■ **ASSIGNMENT**: In the listing below, locate the lines that hold the string "computer". Copy those lines.

------------------------

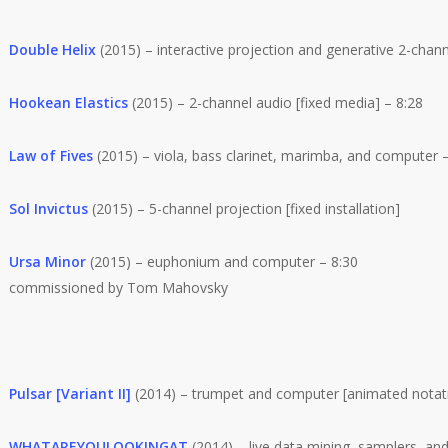
Double Helix
(2015) – interactive projection and generative 2-chan
Hookean Elastics
(2015) – 2-channel audio [fixed media] – 8:28
Law of Fives
(2015) – viola, bass clarinet, marimba, and computer –
Sol Invictus
(2015) – 5-channel projection [fixed installation]
Ursa Minor
(2015) – euphonium and computer – 8:30
commissioned by Tom Mahovsky
Pulsar [Variant II]
(2014) – trumpet and computer [animated notati
WHATAREYOULOOKINGAT
(2014) – live data mining, samplers, and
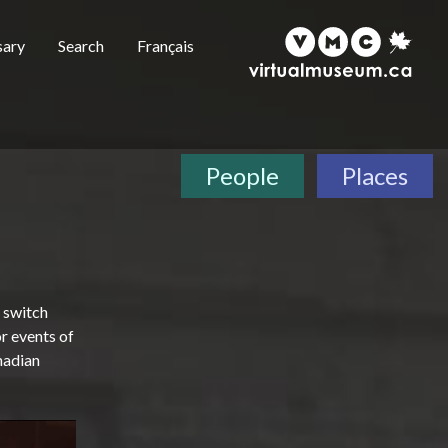
sary
Search
Français
People
Places
n switch
r events of
anadian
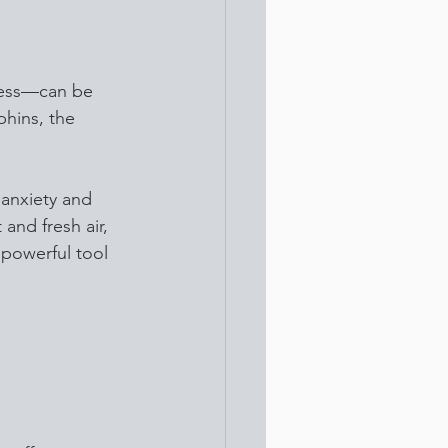
ress—can be 
phins, the 
 anxiety and 
and fresh air, 
powerful tool 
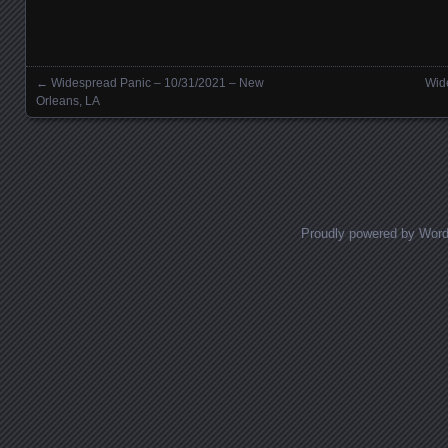
←
Widespread Panic – 10/31/2021 – New
Wid
Posts navigation
Orleans, LA
Proudly powered by Wor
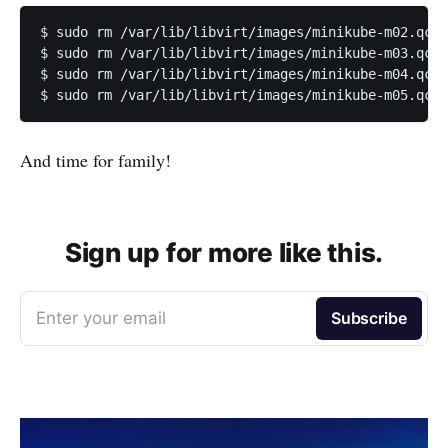
$ sudo rm /var/lib/libvirt/images/minikube-m02.qcow
$ sudo rm /var/lib/libvirt/images/minikube-m03.qcow
$ sudo rm /var/lib/libvirt/images/minikube-m04.qcow
$ sudo rm /var/lib/libvirt/images/minikube-m05.qcow
And time for family!
Sign up for more like this.
Enter your email
Subscribe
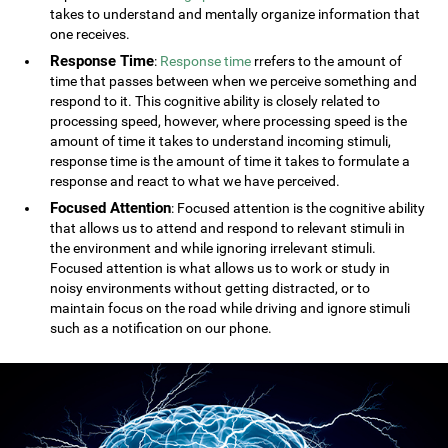
takes to understand and mentally organize information that
one receives.
Response Time
:
Response time
rrefers to the amount of
time that passes between when we perceive something and
respond to it. This cognitive ability is closely related to
processing speed, however, where processing speed is the
amount of time it takes to understand incoming stimuli,
response time is the amount of time it takes to formulate a
response and react to what we have perceived.
Focused Attention
: Focused attention is the cognitive ability
that allows us to attend and respond to relevant stimuli in
the environment and while ignoring irrelevant stimuli.
Focused attention is what allows us to work or study in
noisy environments without getting distracted, or to
maintain focus on the road while driving and ignore stimuli
such as a notification on our phone.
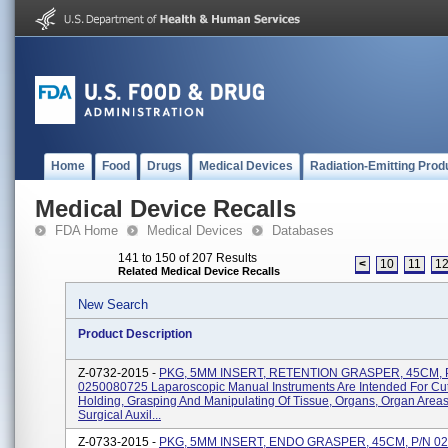
Home
Food
Drugs
Medical Devices
Radiation-Emitting Prod
Medical Device Recalls
FDA Home
Medical Devices
Databases
141 to 150 of 207 Results
<
10
11
1
Related Medical Device Recalls
New Search
Product Description
Z-0732-2015 -
PKG, 5MM INSERT, RETENTION GRASPER, 45CM, 
0250080725 Laparoscopic Manual Instruments Are Intended For Cut
Holding, Grasping And Manipulating Of Tissue, Organs, Organ Area
Surgical Auxil...
Z-0733-2015 -
PKG, 5MM INSERT, ENDO GRASPER, 45CM, P/N 0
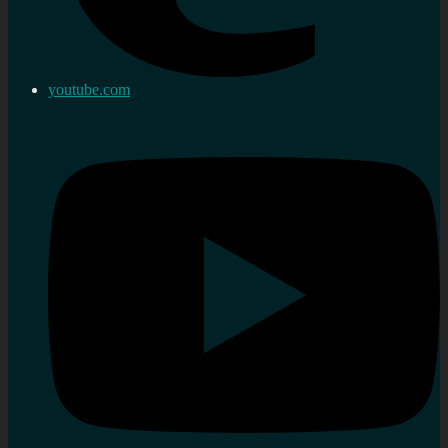
youtube.com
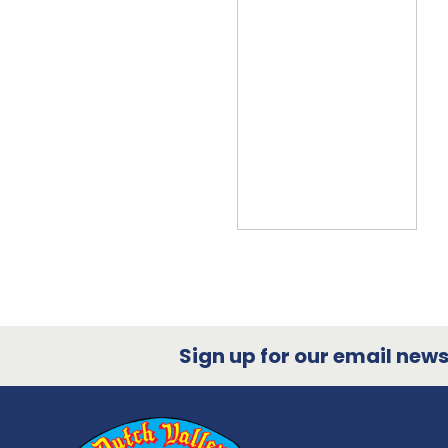
Sign up for our email newsl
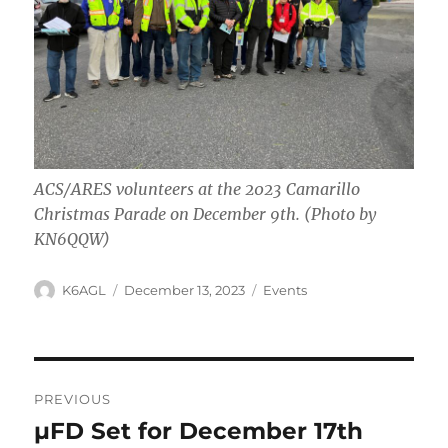
ACS/ARES volunteers at the 2023 Camarillo
Christmas Parade on December 9th. (Photo by
KN6QQW)
Author
Posted
Categories
K6AGL
December 13, 2023
Events
on
Post
PREVIOUS
navigation
µFD Set for December 17th
Previous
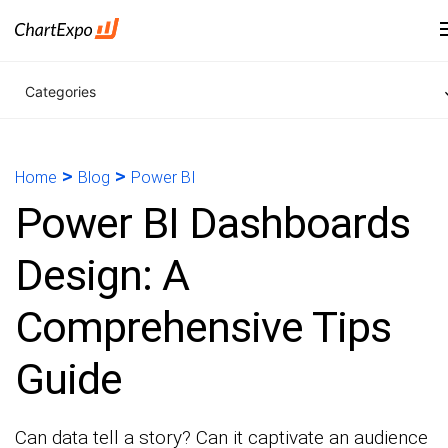
Categories
>
>
Home
Blog
Power BI
Power BI Dashboards
Design: A
Comprehensive Tips
Guide
Can data tell a story? Can it captivate an audience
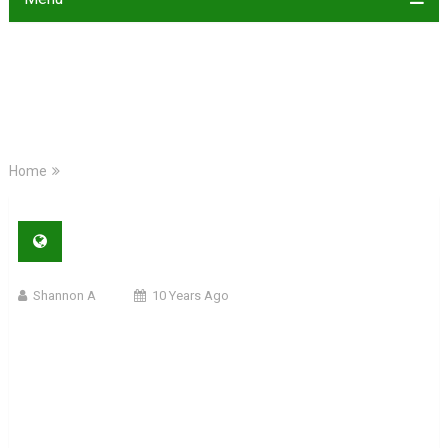
Home
Shannon A
10 Years Ago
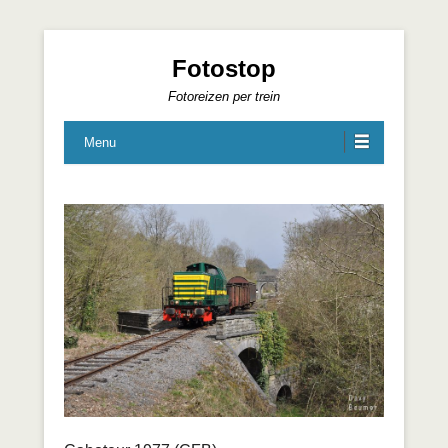
Fotostop
Fotoreizen per trein
Menu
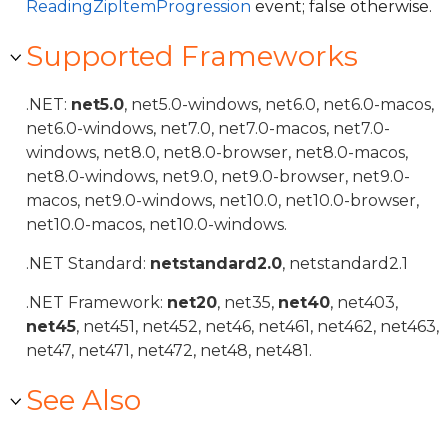
ReadingZipItemProgression
event; false otherwise.
Supported Frameworks
.NET:
net5.0
, net5.0-windows, net6.0, net6.0-macos,
net6.0-windows, net7.0, net7.0-macos, net7.0-
windows, net8.0, net8.0-browser, net8.0-macos,
net8.0-windows, net9.0, net9.0-browser, net9.0-
macos, net9.0-windows, net10.0, net10.0-browser,
net10.0-macos, net10.0-windows.
.NET Standard:
netstandard2.0
, netstandard2.1
.NET Framework:
net20
, net35,
net40
, net403,
net45
, net451, net452, net46, net461, net462, net463,
net47, net471, net472, net48, net481.
See Also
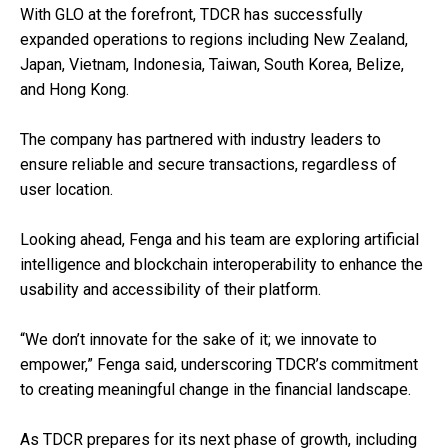
With GLO at the forefront, TDCR has successfully
expanded operations to regions including New Zealand,
Japan, Vietnam, Indonesia, Taiwan, South Korea, Belize,
and Hong Kong.
The company has partnered with industry leaders to
ensure reliable and secure transactions, regardless of
user location.
Looking ahead, Fenga and his team are exploring artificial
intelligence and blockchain interoperability to enhance the
usability and accessibility of their platform.
“We don’t innovate for the sake of it; we innovate to
empower,” Fenga said, underscoring TDCR’s commitment
to creating meaningful change in the financial landscape.
As TDCR prepares for its next phase of growth, including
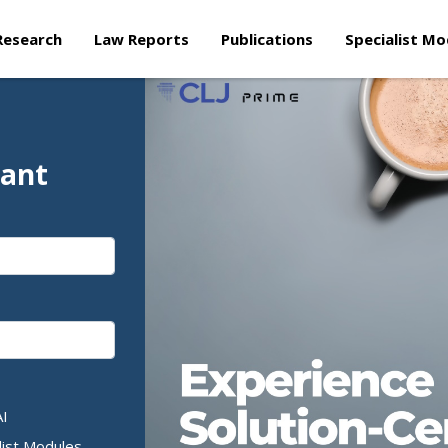
Research
Law Reports
Publications
Specialist Mo
tant
AI
list Modules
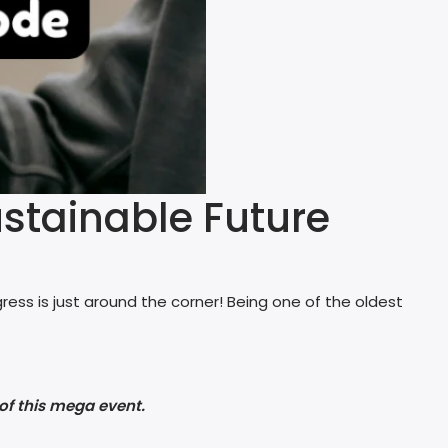
stainable Future
ess is just around the corner! Being one of the oldest
of this mega event.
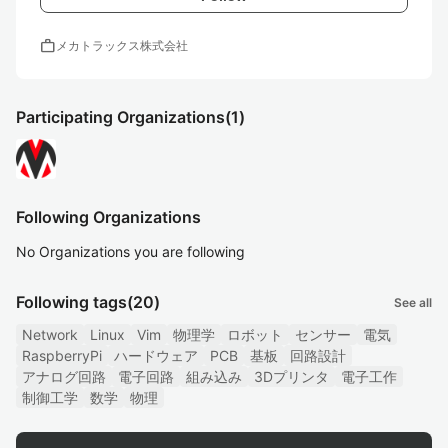
work
メカトラックス株式会社
Participating Organizations
(1)
Following Organizations
No Organizations you are following
Following tags
(20)
See all
Network
Linux
Vim
物理学
ロボット
センサー
電気
RaspberryPi
ハードウェア
PCB
基板
回路設計
アナログ回路
電子回路
組み込み
3Dプリンタ
電子工作
制御工学
数学
物理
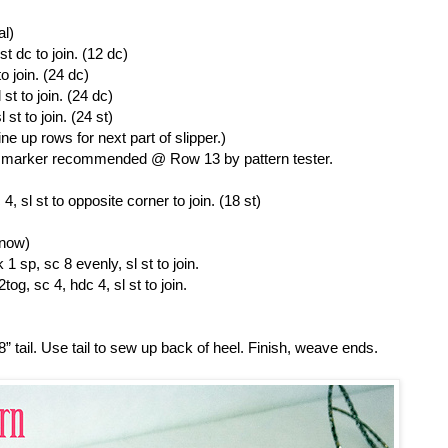
al)
st dc to join. (12 dc)
o join. (24 dc)
st to join. (24 dc)
st to join. (24 st)
ine up rows for next part of slipper.)
ch marker recommended @ Row 13 by pattern tester.
, sl st to opposite corner to join. (18 st)
 now)
1 sp, sc 8 evenly, sl st to join.
og, sc 4, hdc 4, sl st to join.
 8” tail. Use tail to sew up back of heel. Finish, weave ends.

------------------------

■ **ANSWER**:
(2015) – viola, bass clarinet, marimba, and computer –
(2015) – euphonium and computer – 8:30
(2014) – trumpet and computer [animated notati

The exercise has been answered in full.